Here’s what I do when motivation fails me:
✔ I stay in my marriage even when I find that married life is tough and drowning in every day practicalities and hubby and I are both too busy doing our own things rather than spending time together. I stay because that’s the promise I gave to him those 12-13 years ago.
✔ I keep doing my job even when motivation fails me or I feel like I’m losing focus or sight of the end goal. I keep doing it because it’s my job. It’s how I make a living.
✔ I keep hugging my kids and tell them I love them even when every bit of me wants to pack a bag and travel to a far away country (by myself). I do this because I’m their mum.
✔ I stay on course with the lifestyle I know suits me the best even when my stomach gives me trouble and my pants are too tight.
✔ I keep my diet within “reasonable limits” which in my case means gluten free and close to sugar free, even when I find that it to be difficult and restrictive. I do it because I chose to feel good.
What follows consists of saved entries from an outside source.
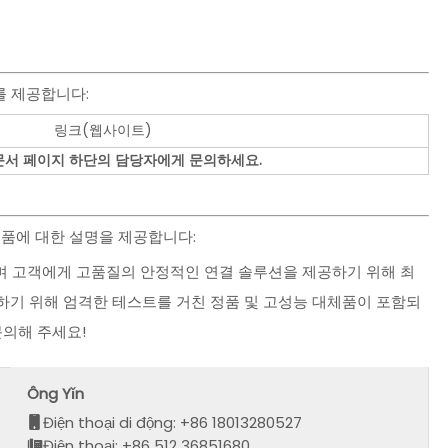
를 제공합니다:
링크(웹사이트)
문서 페이지 하단의 담당자에게 문의하세요.
| 대체품에 대한 설명을 제공합니다:
 하며 고객에게 고품질의 안정적인 연결 솔루션을 제공하기 위해 최
하기 위해 엄격한 테스트를 거친 정품 및 고성능 대체품이 포함되
문의해 주세요!
Ông Yǐn
Điện thoại di động: +86 18013280527
Điện thoại: +86 512 36851680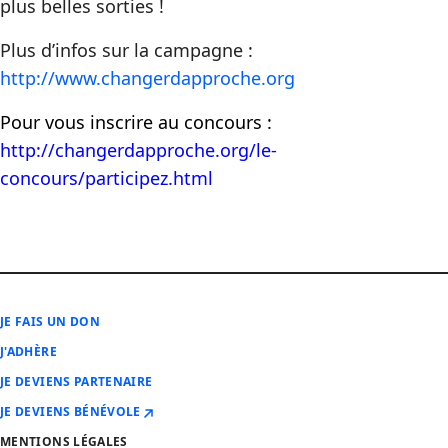
plus belles sorties !
Plus d’infos sur la campagne :
http://www.changerdapproche.org
Pour vous inscrire au concours :
http://changerdapproche.org/le-
concours/participez.html
JE FAIS UN DON
J'ADHÈRE
JE DEVIENS PARTENAIRE
JE DEVIENS BÉNÉVOLE
MENTIONS LÉGALES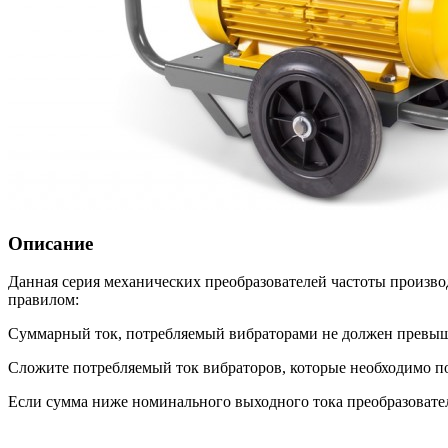
Описание
Д
анная серия механических преобразователей частоты произво
правилом:
Суммарный ток, потребляемый вибраторами не должен превыш
Сложите потребляемый ток вибраторов, которые необходимо п
Если сумма ниже номинального выходного тока преобразовател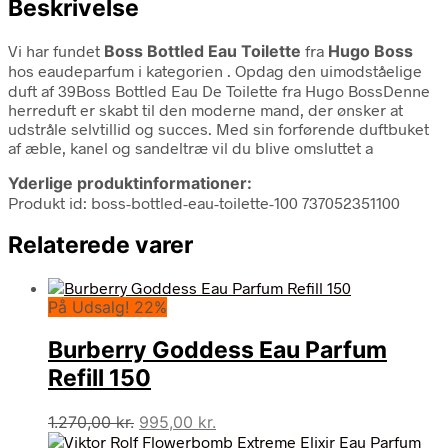
Beskrivelse
Vi har fundet
Boss Bottled Eau Toilette
fra
Hugo Boss
hos eaudeparfum i kategorien
. Opdag den uimodståelige
duft af 39Boss Bottled Eau De Toilette fra Hugo BossDenne
herreduft er skabt til den moderne mand, der ønsker at
udstråle selvtillid og succes. Med sin forførende duftbuket
af æble, kanel og sandeltræ vil du blive omsluttet a
Yderlige produktinformationer:
Produkt id: boss-bottled-eau-toilette-100 737052351100
Relaterede varer
På Udsalg! 22%
Burberry Goddess Eau Parfum
Refill 150
Den
Den
1.270,00
kr.
995,00
kr.
oprindelige
aktuelle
Everything in life goes up and down. If we expect everything to be 100 % perfect or easy all the time, we find ourselves jumping from relationship to relationship, from job to job, from diet to diet…
After rain comes the sun and after sun comes the rain. Maybe your husband or your job annoys the shit out of you today or this week or maybe even these months, but suddenly, one day, you find that things have changed. You start seeing your husband or job in a different light and praise yourself lucky that you didn’t leave when things got tough.
But if you give up the first time you encounter resistance, you’ll never know what it can bring you to stay committed to something in the long run.
Take for instance people who manage to lose a lot of weight! Losing lots of weight takes many months, sometimes years, and the reason why they succeed isn’t that they have more motivation or willpower than the rest of us. The reason they succeed is that they don’t quit when things get tough and they don’t panic or change the course every time they find themselves doubting the process.
Both life and marriage and your diet can do with some adjustments from time to time but starting all over is rarely necessary.
So what do I do when motivation fails me? This is what I do: I accept that things aren’t 100 % perfect right now and I keep going believing that things will change to the better again.
How about you? What do you do when motivation fails you? Please share!